Kemoterapi ve radyoterapinin olumlu etkilerini artırıp olumsuz etkilerini azaltıyor
Biorezonans tedavisi klasik tıp tedavileriyle birlikte uygulandığında yarattığı sinerji etkileyicidir. Biorezonans terapisi de protokolüne eklenen kanser hastalarında kemoterapinin etkinliğinin arttığı, yan etkilerinin azaldığı, hastanın kemoterapi sonrasında daha rahat bir dönem geçirdiği gözlenmektedir. Aynı şekilde radyoterapinin olumsuz etkilerinin azalıp sağlıklı hücrelerin ve organların rahatladığı da gözlemler arasındadır.
Hastalığın evresinin ve hastanın psikolojisinin tedaviyi önemli ölçüde etkilediği bir gerçektir. Stres yönetimi ve tedaviye erken başlayabilmek başarı şansını yükseltmektedir. Biorezonans hastanın tüm vücut organlarının daha verimli çalışması için onlara destek olabilmekte, örneğin detoks kabiliyetini olumlu yönde etkilemektedir. Kesinlikle radyasyon içermeyen, ağrısız, yan etkisiz, kişiye özel bir tedavi yöntemi olan biorezonans, böylece hastaların yaşam kalitelerini artırmaktadır.
Hastalığın evresi ve seçilen terapi şekli (kemoterapi, radyoterapi, ameliyat vs.) biorezonans uygulanmasına engel değildir. Biorezonans terapisi devam etmekte olan kanser tedavilerini olumsuz olarak etkilemez, aksine etkinliğini artırır.
Biorezonans terapisi nasıl gerçekleştirilir?

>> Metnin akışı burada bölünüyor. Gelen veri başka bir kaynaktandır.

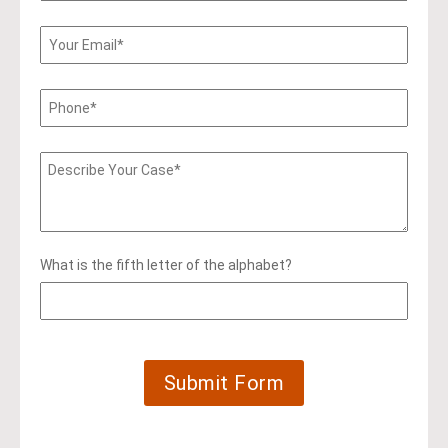
What is the fifth letter of the alphabet?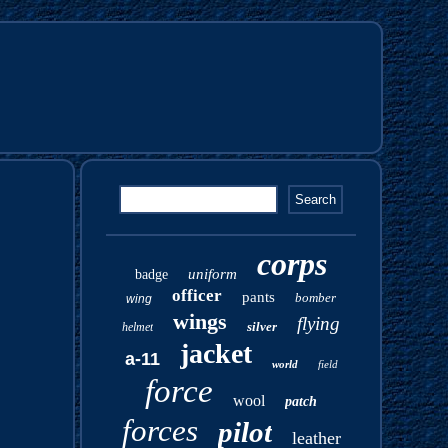
corps
uniform
badge
officer
pants
bomber
wing
wings
flying
silver
helmet
jacket
a-11
world
field
force
wool
patch
forces
pilot
leather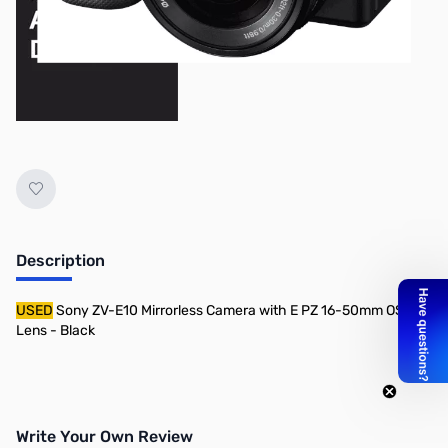
Description
USED
Sony ZV-E10 Mirrorless Camera with E PZ 16-50mm OSS
Lens - Black
Write Your Own Review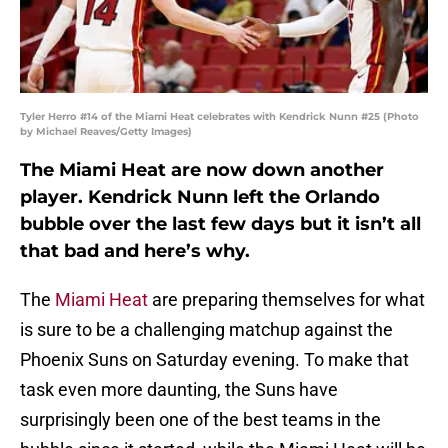
Tyler Herro #14 of the Miami Heat celebrates with Kendrick Nunn #25 (Photo
by Michael Reaves/Getty Images)
The Miami Heat are now down another
player. Kendrick Nunn left the Orlando
bubble over the last few days but it isn’t all
that bad and here’s why.
The
Miami Heat
are preparing themselves for what
is sure to be a challenging matchup against the
Phoenix Suns on Saturday evening. To make that
task even more daunting, the Suns have
surprisingly been one of the best teams in the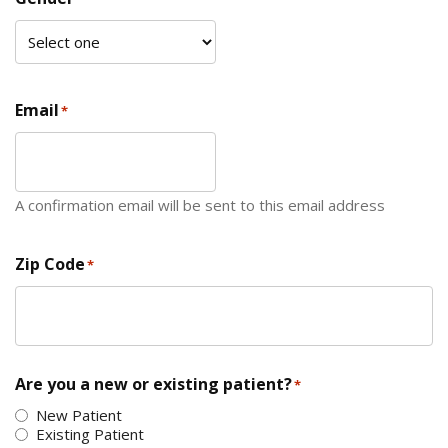
Email
*
A confirmation email will be sent to this email address
Zip Code
*
ZIP Code
Are you a new or existing patient?
*
New Patient
Existing Patient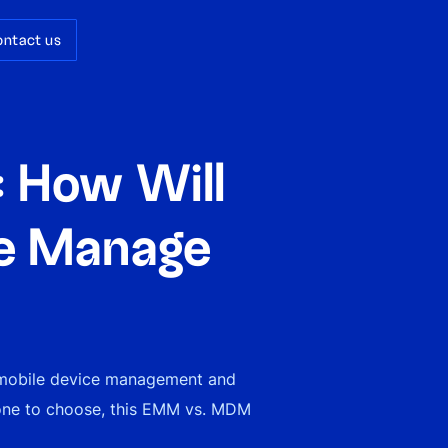
ontact us
 How Will
se Manage
 mobile device management and
one to choose, this EMM vs. MDM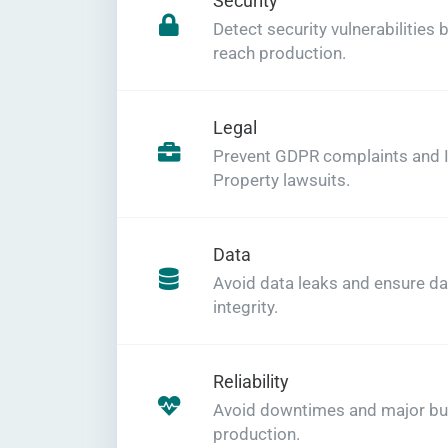
Security
Detect security vulnerabilities 
reach production.
Legal
Prevent GDPR complaints and In
Property lawsuits.
Data
Avoid data leaks and ensure da
integrity.
Reliability
Avoid downtimes and major bu
production.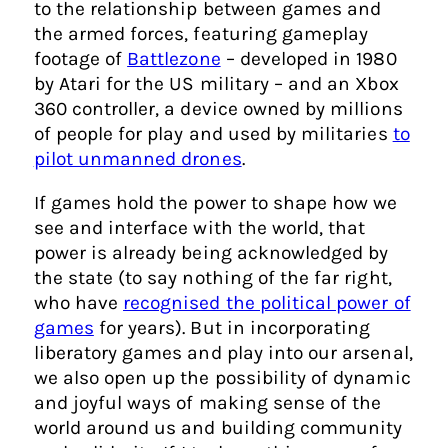
to the relationship between games and
the armed forces, featuring gameplay
footage of
Battlezone
– developed in 1980
by Atari for the US military – and an Xbox
360 controller, a device owned by millions
of people for play and used by militaries
to
pilot unmanned drones
.
If games hold the power to shape how we
see and interface with the world, that
power is already being acknowledged by
the state (to say nothing of the far right,
who have
recognised the political power of
games
for years). But in incorporating
liberatory games and play into our arsenal,
we also open up the possibility of dynamic
and joyful ways of making sense of the
world around us and building community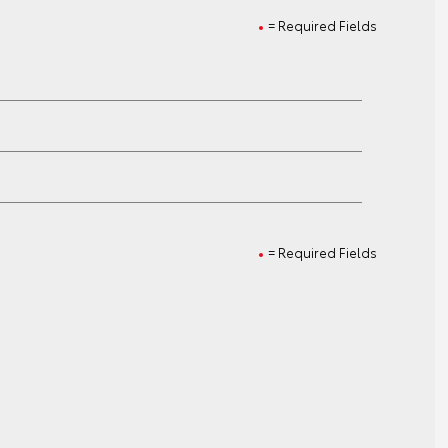
= Required Fields
= Required Fields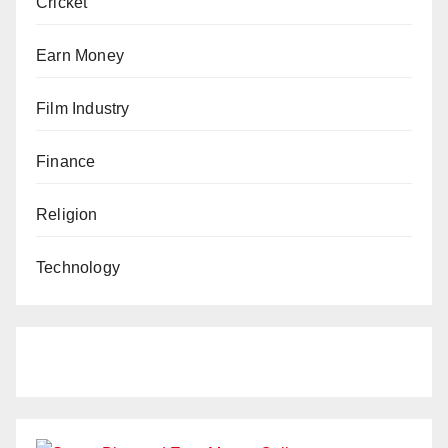
Cricket
Earn Money
Film Industry
Finance
Religion
Technology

Biorezonans terapisi vücuda elektrotlar aracılığıyla bağlanan biorezonans cihazıyla gerçekleştirilir. Hastalıklı hücrelerin frekansları biorezonans cihazına iletilir, ardından manyetik minder aracılığıyla dengelenmiş frekanslar vücuda geri verilir. Hasta bu sırada konforlu bir koltukta oturmakta, hiçbir şey hissetmeden isterse kitap, gazete okuyabilmektedir. Seans süresi en fazla 1-1,5 saat kadardır.
Bütün hastalıklarda olduğu gibi kanser türlerinde de uygulanması mümkün olan biorezonans terapisi, hastayı bütün rahatsızlıklarıyla birlikte değerlendirip bir bütün olarak ele alır. Hastalığın nedeni olabilecek diğer konular da incelenir, sorgulanır, test edilir ve kişinin içinde bulunduğu zihinsel, ruhsal, bedensel veriler göz önüne alınarak tedavi programı kişiye özgü planlanır.
Biorezonans terapisinin süresi hastaya ve hastalığa göre belirlenir. Tedavi bittikten sonra aralıklarla kontroller yapılarak hastalar takip edilir. Biorezonans terapisi sadece tıp doktorları ve tıp doktorlarının gözetimindeki terapistler tarafından uygulanabilir.